Using the listing below, copy every line that mentions "other".
[SUPPLIED DATA Boundary: Start]
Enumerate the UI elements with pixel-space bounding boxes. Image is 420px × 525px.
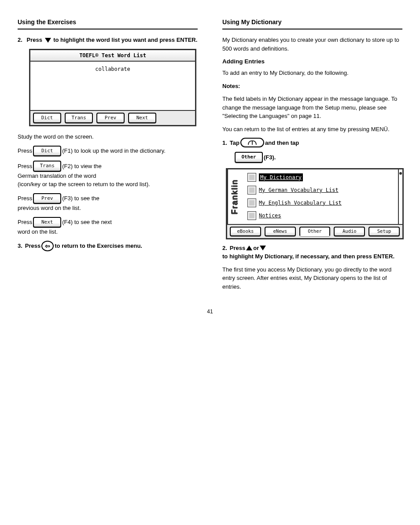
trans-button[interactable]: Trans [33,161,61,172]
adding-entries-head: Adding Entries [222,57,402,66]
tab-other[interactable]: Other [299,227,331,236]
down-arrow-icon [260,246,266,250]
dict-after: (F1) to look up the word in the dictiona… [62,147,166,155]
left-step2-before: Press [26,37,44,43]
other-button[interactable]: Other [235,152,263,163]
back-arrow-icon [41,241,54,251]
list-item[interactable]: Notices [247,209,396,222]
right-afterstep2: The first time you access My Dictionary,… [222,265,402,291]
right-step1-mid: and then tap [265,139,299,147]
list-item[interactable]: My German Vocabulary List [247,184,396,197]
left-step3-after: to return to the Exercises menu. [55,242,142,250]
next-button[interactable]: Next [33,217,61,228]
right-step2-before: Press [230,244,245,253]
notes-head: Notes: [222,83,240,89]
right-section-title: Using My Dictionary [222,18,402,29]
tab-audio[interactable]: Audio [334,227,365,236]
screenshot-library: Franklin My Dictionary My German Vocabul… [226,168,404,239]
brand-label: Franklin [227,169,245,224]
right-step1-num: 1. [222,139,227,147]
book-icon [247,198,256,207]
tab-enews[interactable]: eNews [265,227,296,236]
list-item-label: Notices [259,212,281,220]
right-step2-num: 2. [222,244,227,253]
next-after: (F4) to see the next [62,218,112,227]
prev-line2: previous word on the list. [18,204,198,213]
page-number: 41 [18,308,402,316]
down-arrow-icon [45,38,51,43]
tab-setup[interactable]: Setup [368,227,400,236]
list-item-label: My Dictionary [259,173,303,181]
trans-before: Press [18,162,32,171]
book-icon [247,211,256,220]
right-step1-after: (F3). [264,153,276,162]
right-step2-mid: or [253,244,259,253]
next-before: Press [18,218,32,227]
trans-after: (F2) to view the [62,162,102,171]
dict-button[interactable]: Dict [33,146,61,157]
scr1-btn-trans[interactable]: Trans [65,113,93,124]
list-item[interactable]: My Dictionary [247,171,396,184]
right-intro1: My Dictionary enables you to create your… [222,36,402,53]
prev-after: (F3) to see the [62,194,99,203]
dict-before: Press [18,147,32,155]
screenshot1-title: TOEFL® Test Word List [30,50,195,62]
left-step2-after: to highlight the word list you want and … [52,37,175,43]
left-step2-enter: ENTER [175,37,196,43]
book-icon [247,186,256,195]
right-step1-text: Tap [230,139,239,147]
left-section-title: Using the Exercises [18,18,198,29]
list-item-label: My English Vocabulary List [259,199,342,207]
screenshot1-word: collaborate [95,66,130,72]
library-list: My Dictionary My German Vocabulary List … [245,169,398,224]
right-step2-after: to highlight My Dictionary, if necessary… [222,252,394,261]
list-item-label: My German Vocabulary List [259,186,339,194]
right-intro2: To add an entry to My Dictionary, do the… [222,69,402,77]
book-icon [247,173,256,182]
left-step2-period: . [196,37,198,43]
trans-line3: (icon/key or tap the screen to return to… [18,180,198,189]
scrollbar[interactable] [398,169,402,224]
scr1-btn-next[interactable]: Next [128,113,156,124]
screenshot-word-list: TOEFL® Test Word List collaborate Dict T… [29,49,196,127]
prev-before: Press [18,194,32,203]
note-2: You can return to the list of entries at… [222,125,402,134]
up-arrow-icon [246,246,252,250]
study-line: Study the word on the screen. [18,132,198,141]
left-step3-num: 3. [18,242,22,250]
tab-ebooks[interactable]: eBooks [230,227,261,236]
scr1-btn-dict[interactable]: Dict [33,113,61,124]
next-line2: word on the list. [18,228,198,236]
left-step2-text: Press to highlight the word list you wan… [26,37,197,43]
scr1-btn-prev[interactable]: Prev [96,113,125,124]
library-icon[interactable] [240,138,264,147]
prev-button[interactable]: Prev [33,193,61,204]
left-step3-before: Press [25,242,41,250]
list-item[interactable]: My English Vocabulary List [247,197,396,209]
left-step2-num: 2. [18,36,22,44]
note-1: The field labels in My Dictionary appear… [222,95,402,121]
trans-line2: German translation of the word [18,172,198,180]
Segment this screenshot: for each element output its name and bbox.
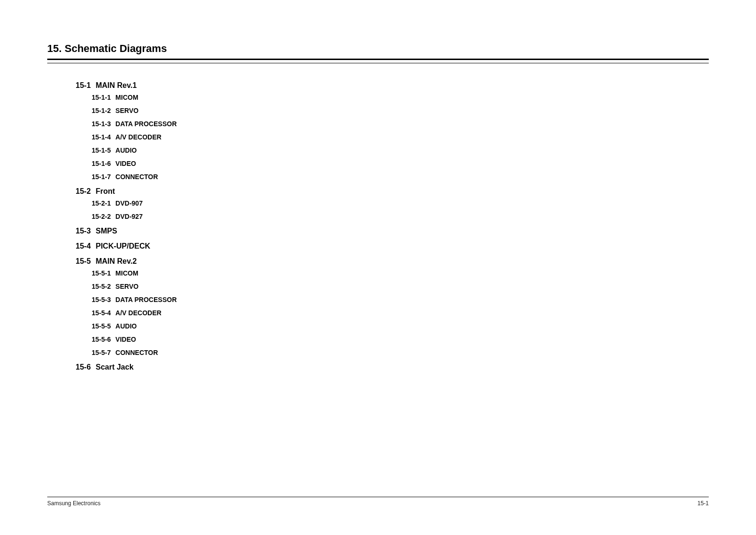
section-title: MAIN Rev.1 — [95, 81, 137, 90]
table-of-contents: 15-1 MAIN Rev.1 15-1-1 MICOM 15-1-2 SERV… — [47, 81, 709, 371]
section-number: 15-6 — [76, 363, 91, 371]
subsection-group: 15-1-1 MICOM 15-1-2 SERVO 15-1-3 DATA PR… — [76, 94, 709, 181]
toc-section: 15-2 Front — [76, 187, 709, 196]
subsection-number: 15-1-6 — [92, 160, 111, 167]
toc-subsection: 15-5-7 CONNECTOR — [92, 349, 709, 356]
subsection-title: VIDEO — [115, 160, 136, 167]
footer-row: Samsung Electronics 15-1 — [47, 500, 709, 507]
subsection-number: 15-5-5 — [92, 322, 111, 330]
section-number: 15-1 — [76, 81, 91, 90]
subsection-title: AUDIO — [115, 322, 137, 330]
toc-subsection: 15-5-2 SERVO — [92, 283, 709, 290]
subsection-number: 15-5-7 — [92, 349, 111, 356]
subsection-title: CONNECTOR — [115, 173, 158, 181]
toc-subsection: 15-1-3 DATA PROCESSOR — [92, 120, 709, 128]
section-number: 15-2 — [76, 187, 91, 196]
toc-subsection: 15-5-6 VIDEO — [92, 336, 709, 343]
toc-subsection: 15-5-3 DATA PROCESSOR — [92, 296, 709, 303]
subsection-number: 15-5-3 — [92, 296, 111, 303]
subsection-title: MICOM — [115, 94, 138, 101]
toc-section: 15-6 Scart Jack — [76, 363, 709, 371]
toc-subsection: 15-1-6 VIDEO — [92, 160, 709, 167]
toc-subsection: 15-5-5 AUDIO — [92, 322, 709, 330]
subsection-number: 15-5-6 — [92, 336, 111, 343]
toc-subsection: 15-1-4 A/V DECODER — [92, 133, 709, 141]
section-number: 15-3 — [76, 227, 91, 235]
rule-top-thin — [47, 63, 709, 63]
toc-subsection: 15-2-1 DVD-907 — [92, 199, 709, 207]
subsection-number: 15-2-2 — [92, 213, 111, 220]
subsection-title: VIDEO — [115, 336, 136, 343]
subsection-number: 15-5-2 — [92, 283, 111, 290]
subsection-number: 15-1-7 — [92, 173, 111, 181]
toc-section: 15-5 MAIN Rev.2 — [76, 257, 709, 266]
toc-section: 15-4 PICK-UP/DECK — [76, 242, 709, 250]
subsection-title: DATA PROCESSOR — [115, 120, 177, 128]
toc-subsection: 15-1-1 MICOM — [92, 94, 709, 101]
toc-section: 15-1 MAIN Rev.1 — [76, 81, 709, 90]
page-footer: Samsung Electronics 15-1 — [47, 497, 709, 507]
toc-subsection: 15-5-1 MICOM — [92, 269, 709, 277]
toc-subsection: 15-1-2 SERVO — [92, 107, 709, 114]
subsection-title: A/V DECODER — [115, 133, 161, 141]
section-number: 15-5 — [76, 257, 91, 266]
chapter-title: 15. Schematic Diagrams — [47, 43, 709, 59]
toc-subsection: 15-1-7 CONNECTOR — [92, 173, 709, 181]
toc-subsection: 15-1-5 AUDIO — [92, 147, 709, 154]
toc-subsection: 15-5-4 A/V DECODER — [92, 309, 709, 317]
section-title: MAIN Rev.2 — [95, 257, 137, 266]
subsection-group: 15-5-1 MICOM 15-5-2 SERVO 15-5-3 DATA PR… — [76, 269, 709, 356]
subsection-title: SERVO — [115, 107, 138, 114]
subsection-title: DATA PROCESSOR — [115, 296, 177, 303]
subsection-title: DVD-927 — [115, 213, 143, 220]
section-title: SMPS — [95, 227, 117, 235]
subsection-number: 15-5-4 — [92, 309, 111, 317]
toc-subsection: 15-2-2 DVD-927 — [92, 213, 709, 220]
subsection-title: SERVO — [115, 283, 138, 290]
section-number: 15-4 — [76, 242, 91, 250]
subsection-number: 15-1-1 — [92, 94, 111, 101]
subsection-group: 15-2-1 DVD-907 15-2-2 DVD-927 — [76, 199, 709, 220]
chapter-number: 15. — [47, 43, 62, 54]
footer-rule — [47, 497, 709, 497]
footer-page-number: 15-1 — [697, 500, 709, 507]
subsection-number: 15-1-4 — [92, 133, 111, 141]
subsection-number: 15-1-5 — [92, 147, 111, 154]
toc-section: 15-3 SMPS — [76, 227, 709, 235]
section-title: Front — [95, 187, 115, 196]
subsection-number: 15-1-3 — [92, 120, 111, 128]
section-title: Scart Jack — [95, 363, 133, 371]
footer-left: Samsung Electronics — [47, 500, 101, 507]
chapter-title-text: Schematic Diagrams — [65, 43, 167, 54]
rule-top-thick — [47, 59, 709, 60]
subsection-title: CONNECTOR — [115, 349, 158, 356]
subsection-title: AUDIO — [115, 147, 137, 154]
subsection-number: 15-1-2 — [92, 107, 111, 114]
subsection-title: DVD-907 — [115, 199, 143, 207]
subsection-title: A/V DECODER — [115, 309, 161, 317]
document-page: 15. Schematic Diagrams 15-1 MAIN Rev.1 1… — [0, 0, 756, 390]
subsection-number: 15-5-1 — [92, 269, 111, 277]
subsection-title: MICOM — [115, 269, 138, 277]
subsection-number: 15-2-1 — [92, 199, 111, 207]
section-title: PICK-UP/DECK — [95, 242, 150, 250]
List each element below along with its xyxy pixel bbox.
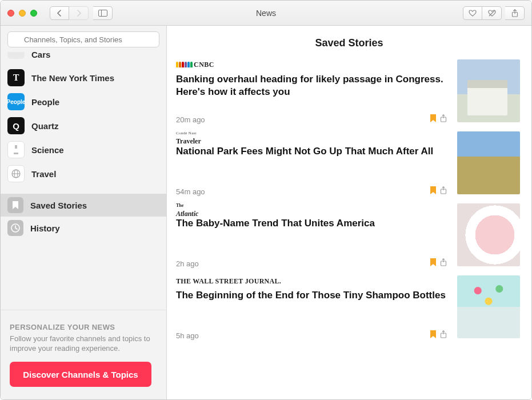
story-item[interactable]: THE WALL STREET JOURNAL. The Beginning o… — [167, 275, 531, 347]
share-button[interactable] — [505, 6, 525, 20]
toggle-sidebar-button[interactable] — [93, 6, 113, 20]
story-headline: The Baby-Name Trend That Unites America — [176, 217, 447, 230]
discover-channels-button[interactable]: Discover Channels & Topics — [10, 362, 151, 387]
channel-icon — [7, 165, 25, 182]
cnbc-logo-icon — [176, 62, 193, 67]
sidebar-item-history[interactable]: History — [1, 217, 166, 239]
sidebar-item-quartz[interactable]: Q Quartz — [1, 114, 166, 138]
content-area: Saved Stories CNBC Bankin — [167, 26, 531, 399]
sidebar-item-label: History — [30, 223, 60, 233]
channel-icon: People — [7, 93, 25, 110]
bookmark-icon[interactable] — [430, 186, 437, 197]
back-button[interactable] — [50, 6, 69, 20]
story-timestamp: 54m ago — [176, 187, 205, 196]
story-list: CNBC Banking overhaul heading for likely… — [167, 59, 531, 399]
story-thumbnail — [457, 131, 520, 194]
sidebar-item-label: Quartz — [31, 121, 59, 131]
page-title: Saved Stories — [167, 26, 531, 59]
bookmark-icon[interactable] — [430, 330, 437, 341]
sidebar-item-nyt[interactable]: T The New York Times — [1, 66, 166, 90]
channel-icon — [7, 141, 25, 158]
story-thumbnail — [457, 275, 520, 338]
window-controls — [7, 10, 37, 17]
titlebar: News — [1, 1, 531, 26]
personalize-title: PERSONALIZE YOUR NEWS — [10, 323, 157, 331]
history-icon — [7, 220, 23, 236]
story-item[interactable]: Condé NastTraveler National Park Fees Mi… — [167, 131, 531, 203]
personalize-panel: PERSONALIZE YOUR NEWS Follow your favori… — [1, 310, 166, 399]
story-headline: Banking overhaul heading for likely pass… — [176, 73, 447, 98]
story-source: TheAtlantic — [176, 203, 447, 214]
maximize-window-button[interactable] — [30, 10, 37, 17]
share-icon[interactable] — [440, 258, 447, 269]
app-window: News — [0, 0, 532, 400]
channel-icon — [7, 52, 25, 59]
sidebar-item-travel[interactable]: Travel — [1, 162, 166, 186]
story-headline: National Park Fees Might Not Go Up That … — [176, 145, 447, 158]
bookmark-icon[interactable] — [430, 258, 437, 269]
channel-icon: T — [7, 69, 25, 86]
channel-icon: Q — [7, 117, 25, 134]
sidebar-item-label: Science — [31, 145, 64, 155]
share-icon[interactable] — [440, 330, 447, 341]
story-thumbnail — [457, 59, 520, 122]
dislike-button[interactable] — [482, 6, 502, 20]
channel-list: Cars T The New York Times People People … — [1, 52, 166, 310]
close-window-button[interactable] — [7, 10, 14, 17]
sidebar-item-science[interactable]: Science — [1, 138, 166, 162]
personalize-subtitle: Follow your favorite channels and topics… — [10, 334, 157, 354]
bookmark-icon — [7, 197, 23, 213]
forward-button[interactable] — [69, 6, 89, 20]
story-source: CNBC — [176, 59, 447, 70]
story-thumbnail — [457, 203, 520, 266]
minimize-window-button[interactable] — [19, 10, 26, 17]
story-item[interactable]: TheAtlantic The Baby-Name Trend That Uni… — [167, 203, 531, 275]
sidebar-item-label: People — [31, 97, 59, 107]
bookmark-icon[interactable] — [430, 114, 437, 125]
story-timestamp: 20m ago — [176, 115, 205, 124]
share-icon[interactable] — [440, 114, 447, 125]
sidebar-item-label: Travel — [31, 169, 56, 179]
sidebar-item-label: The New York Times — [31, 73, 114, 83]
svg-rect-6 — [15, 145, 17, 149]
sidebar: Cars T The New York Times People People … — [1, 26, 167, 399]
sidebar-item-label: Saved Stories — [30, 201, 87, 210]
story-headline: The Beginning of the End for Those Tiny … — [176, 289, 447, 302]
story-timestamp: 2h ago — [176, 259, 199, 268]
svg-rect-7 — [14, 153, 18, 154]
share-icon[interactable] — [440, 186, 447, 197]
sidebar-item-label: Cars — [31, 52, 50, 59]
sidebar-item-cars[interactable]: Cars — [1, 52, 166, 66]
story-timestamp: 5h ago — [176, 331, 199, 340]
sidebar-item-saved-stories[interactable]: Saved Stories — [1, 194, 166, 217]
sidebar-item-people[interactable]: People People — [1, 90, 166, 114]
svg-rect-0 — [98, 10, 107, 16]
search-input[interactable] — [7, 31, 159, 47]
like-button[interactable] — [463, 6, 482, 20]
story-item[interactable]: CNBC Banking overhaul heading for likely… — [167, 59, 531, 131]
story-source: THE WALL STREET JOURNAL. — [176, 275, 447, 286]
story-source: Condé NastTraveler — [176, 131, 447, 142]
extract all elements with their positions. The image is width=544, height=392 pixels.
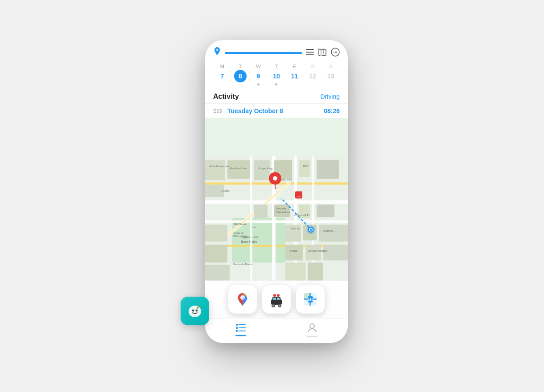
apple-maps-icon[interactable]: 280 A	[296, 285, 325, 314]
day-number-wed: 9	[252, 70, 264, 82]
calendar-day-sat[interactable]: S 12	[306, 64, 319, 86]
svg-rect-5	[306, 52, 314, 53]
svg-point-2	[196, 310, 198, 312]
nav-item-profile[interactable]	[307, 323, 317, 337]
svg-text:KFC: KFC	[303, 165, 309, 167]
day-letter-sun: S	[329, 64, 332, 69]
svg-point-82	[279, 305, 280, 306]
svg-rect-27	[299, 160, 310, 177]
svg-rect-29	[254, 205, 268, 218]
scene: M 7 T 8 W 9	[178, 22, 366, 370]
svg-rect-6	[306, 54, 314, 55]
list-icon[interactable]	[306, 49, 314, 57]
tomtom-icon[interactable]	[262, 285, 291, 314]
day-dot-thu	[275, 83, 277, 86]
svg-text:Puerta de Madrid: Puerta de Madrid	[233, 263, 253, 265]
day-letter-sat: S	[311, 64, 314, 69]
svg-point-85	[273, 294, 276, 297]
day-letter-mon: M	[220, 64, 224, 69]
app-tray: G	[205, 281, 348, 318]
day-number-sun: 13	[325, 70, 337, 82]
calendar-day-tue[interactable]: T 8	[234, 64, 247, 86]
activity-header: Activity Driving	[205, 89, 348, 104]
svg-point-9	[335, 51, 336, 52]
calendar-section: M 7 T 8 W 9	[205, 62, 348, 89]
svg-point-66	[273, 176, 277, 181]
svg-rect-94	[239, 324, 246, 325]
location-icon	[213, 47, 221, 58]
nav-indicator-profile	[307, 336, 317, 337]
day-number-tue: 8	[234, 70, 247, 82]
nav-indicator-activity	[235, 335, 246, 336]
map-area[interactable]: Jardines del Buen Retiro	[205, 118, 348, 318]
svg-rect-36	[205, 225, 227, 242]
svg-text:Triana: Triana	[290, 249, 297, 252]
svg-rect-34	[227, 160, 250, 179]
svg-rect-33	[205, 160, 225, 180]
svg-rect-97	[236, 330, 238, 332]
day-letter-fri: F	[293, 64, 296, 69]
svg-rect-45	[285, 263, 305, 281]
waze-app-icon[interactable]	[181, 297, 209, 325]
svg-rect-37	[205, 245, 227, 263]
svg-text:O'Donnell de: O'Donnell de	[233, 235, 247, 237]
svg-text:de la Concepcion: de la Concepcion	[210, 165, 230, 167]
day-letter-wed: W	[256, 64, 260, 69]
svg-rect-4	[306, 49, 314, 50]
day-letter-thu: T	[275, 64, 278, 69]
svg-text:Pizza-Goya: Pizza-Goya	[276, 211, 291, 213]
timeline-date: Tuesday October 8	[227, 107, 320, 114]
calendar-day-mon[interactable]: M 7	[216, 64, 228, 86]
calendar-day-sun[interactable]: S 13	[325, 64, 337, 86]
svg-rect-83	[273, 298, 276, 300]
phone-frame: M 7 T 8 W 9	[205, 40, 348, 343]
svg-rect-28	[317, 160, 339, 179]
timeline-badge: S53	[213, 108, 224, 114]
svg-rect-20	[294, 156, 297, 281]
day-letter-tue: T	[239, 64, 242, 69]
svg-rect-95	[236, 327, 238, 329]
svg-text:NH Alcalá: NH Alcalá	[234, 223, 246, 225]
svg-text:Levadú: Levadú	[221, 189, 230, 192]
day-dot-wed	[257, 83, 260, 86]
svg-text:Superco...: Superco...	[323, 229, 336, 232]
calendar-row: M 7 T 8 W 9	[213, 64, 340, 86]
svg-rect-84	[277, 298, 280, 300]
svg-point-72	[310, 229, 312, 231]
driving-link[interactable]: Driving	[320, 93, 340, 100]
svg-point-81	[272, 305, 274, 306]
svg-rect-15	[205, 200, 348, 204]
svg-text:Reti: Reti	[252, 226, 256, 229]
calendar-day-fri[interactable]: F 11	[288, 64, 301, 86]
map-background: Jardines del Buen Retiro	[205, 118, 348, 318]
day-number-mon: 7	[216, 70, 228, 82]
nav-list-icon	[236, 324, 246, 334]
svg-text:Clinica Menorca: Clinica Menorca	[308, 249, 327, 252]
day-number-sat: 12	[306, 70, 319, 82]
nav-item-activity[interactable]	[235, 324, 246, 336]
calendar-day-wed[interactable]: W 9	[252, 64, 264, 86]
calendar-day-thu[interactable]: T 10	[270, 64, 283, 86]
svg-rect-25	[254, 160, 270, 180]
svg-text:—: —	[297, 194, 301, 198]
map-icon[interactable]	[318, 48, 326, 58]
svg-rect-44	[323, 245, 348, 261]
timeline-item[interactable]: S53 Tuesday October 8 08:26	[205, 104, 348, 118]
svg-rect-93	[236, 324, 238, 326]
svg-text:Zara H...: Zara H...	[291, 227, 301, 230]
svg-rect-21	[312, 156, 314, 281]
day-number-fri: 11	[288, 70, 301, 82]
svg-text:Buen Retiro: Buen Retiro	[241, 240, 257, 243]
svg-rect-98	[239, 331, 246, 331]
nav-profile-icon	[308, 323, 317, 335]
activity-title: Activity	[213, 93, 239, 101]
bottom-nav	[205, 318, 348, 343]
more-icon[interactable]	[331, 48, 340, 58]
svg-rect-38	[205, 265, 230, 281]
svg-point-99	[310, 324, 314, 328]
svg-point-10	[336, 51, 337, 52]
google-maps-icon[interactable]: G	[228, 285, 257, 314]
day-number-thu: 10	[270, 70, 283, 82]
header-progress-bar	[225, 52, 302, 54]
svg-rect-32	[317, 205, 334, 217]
[SUPPLIED DATA Boundary: End]
**RESPONSE AREA**
tab-other[interactable]: Other [299,227,331,236]
other-button[interactable]: Other [235,152,263,163]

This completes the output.